### Input records:
[Start of Attachment]
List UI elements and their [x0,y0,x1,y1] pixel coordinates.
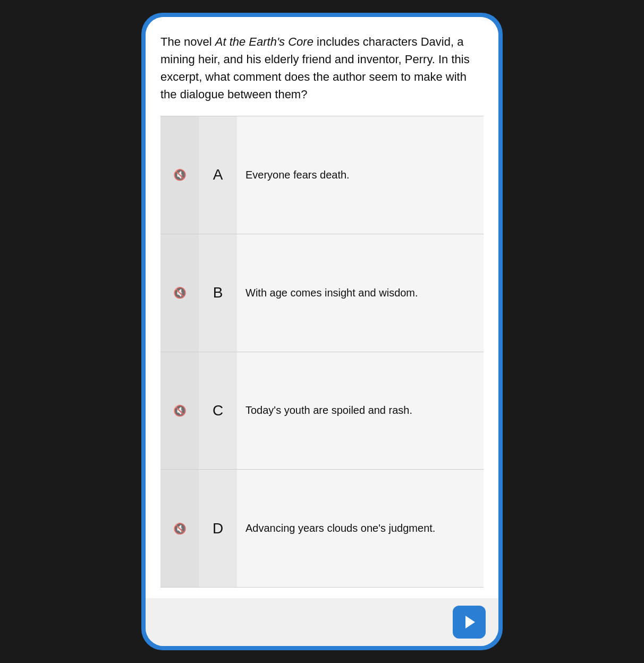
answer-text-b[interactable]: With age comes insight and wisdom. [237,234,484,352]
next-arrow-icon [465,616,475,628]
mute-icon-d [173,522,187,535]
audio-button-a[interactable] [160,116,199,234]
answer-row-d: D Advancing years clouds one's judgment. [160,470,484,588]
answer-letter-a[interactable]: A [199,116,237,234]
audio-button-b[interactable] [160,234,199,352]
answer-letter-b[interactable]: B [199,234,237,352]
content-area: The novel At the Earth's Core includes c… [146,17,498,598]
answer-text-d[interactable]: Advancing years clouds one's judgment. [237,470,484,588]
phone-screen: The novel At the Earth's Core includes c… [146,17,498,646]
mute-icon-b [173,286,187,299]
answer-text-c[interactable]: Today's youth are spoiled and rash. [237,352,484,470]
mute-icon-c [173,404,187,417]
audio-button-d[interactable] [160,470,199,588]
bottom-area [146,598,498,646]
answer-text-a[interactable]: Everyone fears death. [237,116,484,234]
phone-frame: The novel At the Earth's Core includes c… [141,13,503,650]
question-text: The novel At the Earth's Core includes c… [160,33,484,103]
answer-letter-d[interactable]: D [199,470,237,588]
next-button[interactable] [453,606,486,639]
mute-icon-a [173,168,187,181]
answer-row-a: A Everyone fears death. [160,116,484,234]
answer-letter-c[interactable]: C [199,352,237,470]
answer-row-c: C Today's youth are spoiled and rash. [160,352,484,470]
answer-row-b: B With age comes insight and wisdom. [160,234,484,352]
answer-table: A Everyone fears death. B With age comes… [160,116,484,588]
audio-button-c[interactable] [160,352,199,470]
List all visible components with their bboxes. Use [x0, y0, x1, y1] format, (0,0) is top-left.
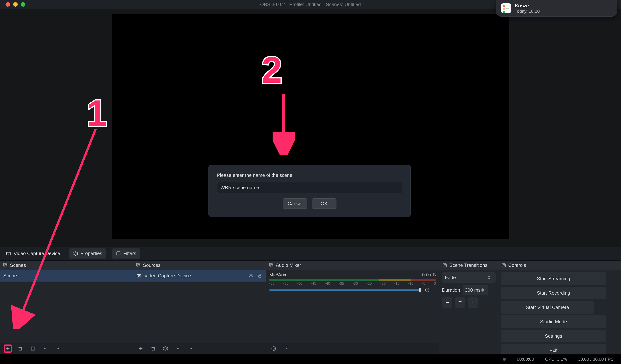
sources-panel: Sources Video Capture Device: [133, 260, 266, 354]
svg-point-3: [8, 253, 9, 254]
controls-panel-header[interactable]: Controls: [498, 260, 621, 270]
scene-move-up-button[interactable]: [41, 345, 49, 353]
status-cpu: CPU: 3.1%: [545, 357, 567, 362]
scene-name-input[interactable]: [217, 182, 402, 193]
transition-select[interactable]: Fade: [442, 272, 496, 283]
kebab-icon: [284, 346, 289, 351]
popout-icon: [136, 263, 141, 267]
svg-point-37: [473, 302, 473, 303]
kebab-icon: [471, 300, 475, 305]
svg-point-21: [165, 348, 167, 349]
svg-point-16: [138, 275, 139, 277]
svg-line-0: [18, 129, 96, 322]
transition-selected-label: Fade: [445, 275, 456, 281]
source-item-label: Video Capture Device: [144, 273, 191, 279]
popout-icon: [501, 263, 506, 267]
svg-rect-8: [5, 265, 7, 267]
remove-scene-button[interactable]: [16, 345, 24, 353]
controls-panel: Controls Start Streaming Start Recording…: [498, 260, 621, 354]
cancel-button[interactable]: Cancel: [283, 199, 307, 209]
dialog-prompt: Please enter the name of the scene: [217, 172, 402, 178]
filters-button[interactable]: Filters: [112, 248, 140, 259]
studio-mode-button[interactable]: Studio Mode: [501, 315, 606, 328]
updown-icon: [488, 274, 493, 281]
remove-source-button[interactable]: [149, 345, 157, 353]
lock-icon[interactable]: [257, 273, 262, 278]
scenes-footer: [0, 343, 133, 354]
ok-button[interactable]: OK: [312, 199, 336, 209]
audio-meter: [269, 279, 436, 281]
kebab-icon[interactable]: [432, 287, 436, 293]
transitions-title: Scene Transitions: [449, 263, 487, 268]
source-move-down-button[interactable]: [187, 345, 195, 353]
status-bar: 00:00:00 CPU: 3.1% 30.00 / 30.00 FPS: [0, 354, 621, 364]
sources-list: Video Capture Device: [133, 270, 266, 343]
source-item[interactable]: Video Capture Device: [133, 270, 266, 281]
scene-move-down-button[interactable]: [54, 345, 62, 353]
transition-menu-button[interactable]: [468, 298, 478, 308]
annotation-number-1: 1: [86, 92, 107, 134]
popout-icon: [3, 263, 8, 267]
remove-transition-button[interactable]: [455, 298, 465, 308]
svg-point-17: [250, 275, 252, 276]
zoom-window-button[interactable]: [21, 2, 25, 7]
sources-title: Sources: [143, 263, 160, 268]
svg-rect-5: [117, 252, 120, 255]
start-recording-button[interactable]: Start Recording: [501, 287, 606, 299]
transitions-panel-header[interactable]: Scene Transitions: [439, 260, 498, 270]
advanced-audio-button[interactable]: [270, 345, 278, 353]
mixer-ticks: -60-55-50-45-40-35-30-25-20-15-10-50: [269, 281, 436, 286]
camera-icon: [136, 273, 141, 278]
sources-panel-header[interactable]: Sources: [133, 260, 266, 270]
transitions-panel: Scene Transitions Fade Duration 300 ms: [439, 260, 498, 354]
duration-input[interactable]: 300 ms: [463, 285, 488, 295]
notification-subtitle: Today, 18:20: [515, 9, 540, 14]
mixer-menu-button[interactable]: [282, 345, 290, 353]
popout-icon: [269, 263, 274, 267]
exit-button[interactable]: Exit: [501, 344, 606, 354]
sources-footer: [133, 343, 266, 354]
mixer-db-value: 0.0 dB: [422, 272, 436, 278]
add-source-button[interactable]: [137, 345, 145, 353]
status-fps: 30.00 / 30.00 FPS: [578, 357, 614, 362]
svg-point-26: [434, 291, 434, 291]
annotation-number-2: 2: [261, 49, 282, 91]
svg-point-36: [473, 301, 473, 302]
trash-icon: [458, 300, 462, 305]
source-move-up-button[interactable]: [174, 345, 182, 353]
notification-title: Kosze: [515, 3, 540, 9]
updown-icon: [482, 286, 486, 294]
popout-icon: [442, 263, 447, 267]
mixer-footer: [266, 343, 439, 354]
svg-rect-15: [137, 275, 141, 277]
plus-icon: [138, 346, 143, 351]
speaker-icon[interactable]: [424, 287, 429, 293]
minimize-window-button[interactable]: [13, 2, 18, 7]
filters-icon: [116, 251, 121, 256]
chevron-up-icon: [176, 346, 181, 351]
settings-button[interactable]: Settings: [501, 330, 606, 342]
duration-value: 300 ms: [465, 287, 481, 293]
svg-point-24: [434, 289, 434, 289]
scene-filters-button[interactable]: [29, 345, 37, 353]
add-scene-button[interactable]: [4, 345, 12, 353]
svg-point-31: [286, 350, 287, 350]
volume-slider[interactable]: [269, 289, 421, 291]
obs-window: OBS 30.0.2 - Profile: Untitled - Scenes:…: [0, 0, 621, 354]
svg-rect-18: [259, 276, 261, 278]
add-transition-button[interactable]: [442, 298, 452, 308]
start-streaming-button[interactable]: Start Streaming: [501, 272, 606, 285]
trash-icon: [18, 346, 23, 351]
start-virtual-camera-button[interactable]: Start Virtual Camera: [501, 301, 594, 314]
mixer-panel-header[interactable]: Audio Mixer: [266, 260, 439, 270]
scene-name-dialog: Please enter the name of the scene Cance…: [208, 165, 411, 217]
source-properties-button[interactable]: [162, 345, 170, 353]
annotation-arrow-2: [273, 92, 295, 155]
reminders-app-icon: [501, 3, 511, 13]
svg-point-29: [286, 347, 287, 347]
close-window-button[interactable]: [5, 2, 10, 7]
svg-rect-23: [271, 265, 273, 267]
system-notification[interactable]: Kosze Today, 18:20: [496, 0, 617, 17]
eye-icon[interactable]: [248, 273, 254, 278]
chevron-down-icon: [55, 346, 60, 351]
[End of Attachment]
### Assigned task:
Could you give the listing above again word for word, without any pictures?

### Result for this exercise:
List UI elements and their [x0,y0,x1,y1] pixel coordinates.
answer-text-b[interactable]: With age comes insight and wisdom. [237,234,484,352]
next-arrow-icon [465,616,475,628]
mute-icon-d [173,522,187,535]
audio-button-a[interactable] [160,116,199,234]
answer-row-d: D Advancing years clouds one's judgment. [160,470,484,588]
answer-letter-a[interactable]: A [199,116,237,234]
audio-button-b[interactable] [160,234,199,352]
answer-letter-b[interactable]: B [199,234,237,352]
content-area: The novel At the Earth's Core includes c… [146,17,498,598]
answer-text-d[interactable]: Advancing years clouds one's judgment. [237,470,484,588]
phone-screen: The novel At the Earth's Core includes c… [146,17,498,646]
mute-icon-b [173,286,187,299]
answer-text-c[interactable]: Today's youth are spoiled and rash. [237,352,484,470]
mute-icon-c [173,404,187,417]
audio-button-d[interactable] [160,470,199,588]
bottom-area [146,598,498,646]
answer-text-a[interactable]: Everyone fears death. [237,116,484,234]
phone-frame: The novel At the Earth's Core includes c… [141,13,503,650]
question-text: The novel At the Earth's Core includes c… [160,33,484,103]
answer-letter-d[interactable]: D [199,470,237,588]
next-button[interactable] [453,606,486,639]
mute-icon-a [173,168,187,181]
answer-row-a: A Everyone fears death. [160,116,484,234]
answer-letter-c[interactable]: C [199,352,237,470]
answer-row-c: C Today's youth are spoiled and rash. [160,352,484,470]
answer-row-b: B With age comes insight and wisdom. [160,234,484,352]
answer-table: A Everyone fears death. B With age comes… [160,116,484,588]
audio-button-c[interactable] [160,352,199,470]
List all visible components with their bboxes. Use [x0, y0, x1, y1] format, (0,0) is top-left.
sources-panel: Sources Video Capture Device: [133, 260, 266, 354]
svg-point-3: [8, 253, 9, 254]
controls-panel-header[interactable]: Controls: [498, 260, 621, 270]
scene-move-up-button[interactable]: [41, 345, 49, 353]
status-cpu: CPU: 3.1%: [545, 357, 567, 362]
scene-name-input[interactable]: [217, 182, 402, 193]
transition-select[interactable]: Fade: [442, 272, 496, 283]
kebab-icon: [284, 346, 289, 351]
popout-icon: [136, 263, 141, 267]
svg-point-37: [473, 302, 473, 303]
kebab-icon: [471, 300, 475, 305]
svg-point-21: [165, 348, 167, 349]
svg-point-16: [138, 275, 139, 277]
svg-line-0: [18, 129, 96, 322]
transition-selected-label: Fade: [445, 275, 456, 281]
source-item-label: Video Capture Device: [144, 273, 191, 279]
popout-icon: [501, 263, 506, 267]
svg-rect-8: [5, 265, 7, 267]
remove-scene-button[interactable]: [16, 345, 24, 353]
controls-panel: Controls Start Streaming Start Recording…: [498, 260, 621, 354]
cancel-button[interactable]: Cancel: [283, 199, 307, 209]
dialog-prompt: Please enter the name of the scene: [217, 172, 402, 178]
filters-button[interactable]: Filters: [112, 248, 140, 259]
studio-mode-button[interactable]: Studio Mode: [501, 315, 606, 328]
updown-icon: [488, 274, 493, 281]
remove-source-button[interactable]: [149, 345, 157, 353]
lock-icon[interactable]: [257, 273, 262, 278]
scenes-footer: [0, 343, 133, 354]
ok-button[interactable]: OK: [312, 199, 336, 209]
audio-meter: [269, 279, 436, 281]
kebab-icon[interactable]: [432, 287, 436, 293]
transitions-title: Scene Transitions: [449, 263, 487, 268]
source-move-down-button[interactable]: [187, 345, 195, 353]
status-bar: 00:00:00 CPU: 3.1% 30.00 / 30.00 FPS: [0, 354, 621, 364]
sources-list: Video Capture Device: [133, 270, 266, 343]
source-item[interactable]: Video Capture Device: [133, 270, 266, 281]
scene-move-down-button[interactable]: [54, 345, 62, 353]
transition-menu-button[interactable]: [468, 298, 478, 308]
annotation-number-1: 1: [86, 92, 107, 134]
popout-icon: [3, 263, 8, 267]
remove-transition-button[interactable]: [455, 298, 465, 308]
svg-point-17: [250, 275, 252, 276]
zoom-window-button[interactable]: [21, 2, 25, 7]
sources-title: Sources: [143, 263, 160, 268]
svg-rect-5: [117, 252, 120, 255]
start-recording-button[interactable]: Start Recording: [501, 287, 606, 299]
transitions-panel-header[interactable]: Scene Transitions: [439, 260, 498, 270]
advanced-audio-button[interactable]: [270, 345, 278, 353]
mixer-ticks: -60-55-50-45-40-35-30-25-20-15-10-50: [269, 281, 436, 286]
camera-icon: [136, 273, 141, 278]
sources-panel-header[interactable]: Sources: [133, 260, 266, 270]
transitions-panel: Scene Transitions Fade Duration 300 ms: [439, 260, 498, 354]
duration-input[interactable]: 300 ms: [463, 285, 488, 295]
notification-subtitle: Today, 18:20: [515, 9, 540, 14]
mixer-menu-button[interactable]: [282, 345, 290, 353]
popout-icon: [269, 263, 274, 267]
exit-button[interactable]: Exit: [501, 344, 606, 354]
sources-footer: [133, 343, 266, 354]
mixer-db-value: 0.0 dB: [422, 272, 436, 278]
add-source-button[interactable]: [137, 345, 145, 353]
status-fps: 30.00 / 30.00 FPS: [578, 357, 614, 362]
svg-point-26: [434, 291, 434, 291]
annotation-number-2: 2: [261, 49, 282, 91]
svg-point-36: [473, 301, 473, 302]
trash-icon: [458, 300, 462, 305]
source-move-up-button[interactable]: [174, 345, 182, 353]
notification-title: Kosze: [515, 3, 540, 9]
updown-icon: [482, 286, 486, 294]
popout-icon: [442, 263, 447, 267]
mixer-footer: [266, 343, 439, 354]
svg-rect-15: [137, 275, 141, 277]
plus-icon: [138, 346, 143, 351]
speaker-icon[interactable]: [424, 287, 429, 293]
minimize-window-button[interactable]: [13, 2, 18, 7]
filters-icon: [116, 251, 121, 256]
chevron-up-icon: [176, 346, 181, 351]
settings-button[interactable]: Settings: [501, 330, 606, 342]
duration-value: 300 ms: [465, 287, 481, 293]
svg-point-24: [434, 289, 434, 289]
scene-filters-button[interactable]: [29, 345, 37, 353]
add-scene-button[interactable]: [4, 345, 12, 353]
svg-point-31: [286, 350, 287, 350]
volume-slider[interactable]: [269, 289, 421, 291]
obs-window: OBS 30.0.2 - Profile: Untitled - Scenes:…: [0, 0, 621, 354]
svg-rect-18: [259, 276, 261, 278]
add-transition-button[interactable]: [442, 298, 452, 308]
start-streaming-button[interactable]: Start Streaming: [501, 272, 606, 285]
trash-icon: [18, 346, 23, 351]
start-virtual-camera-button[interactable]: Start Virtual Camera: [501, 301, 594, 314]
mixer-panel-header[interactable]: Audio Mixer: [266, 260, 439, 270]
scene-name-dialog: Please enter the name of the scene Cance…: [208, 165, 411, 217]
source-properties-button[interactable]: [162, 345, 170, 353]
annotation-arrow-2: [273, 92, 295, 155]
reminders-app-icon: [501, 3, 511, 13]
svg-point-29: [286, 347, 287, 347]
close-window-button[interactable]: [5, 2, 10, 7]
svg-rect-23: [271, 265, 273, 267]
system-notification[interactable]: Kosze Today, 18:20: [496, 0, 617, 17]
eye-icon[interactable]: [248, 273, 254, 278]
chevron-down-icon: [55, 346, 60, 351]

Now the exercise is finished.